(Work instructions) Within this listing, how many lines include the word "Hacienda"? Only the number should be given.

(Exercise material)
————————

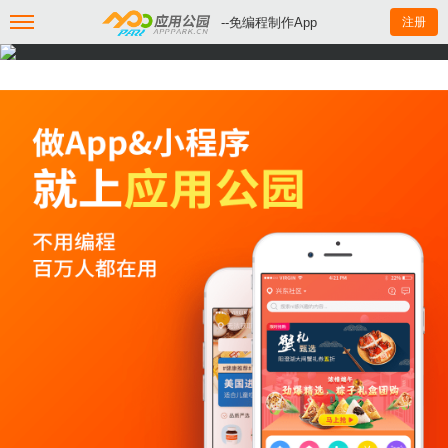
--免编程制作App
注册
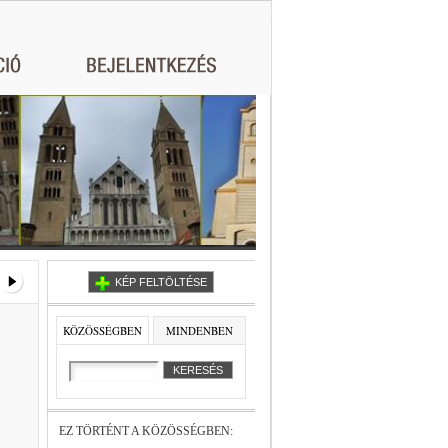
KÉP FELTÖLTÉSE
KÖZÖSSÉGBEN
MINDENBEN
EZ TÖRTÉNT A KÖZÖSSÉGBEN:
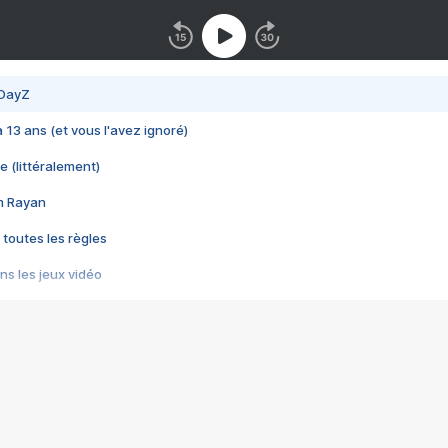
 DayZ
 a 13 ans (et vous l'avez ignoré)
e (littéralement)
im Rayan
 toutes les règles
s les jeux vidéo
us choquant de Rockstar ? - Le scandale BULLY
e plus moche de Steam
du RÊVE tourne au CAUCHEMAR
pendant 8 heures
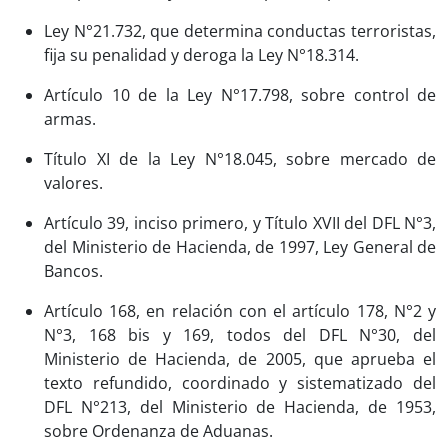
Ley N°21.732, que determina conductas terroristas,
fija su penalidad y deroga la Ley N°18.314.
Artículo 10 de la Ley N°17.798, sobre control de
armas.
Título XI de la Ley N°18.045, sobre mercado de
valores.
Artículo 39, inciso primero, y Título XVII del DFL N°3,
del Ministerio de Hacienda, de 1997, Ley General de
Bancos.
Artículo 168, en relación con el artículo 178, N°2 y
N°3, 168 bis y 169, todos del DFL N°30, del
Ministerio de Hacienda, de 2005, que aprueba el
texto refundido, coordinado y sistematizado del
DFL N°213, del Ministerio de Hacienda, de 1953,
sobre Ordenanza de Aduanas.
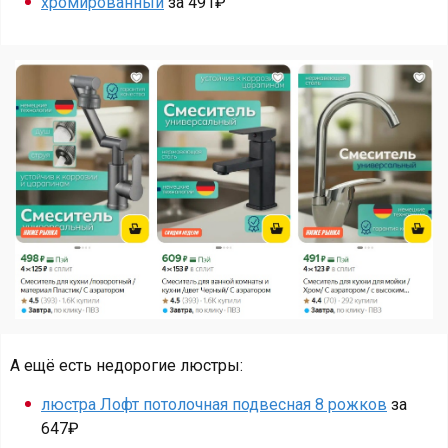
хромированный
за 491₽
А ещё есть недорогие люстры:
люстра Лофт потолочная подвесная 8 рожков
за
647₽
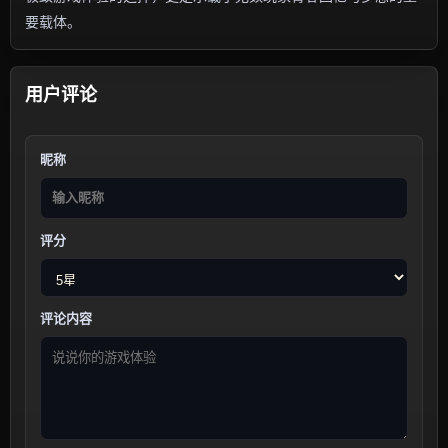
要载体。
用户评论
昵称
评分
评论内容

————————

(Exercise solution) 3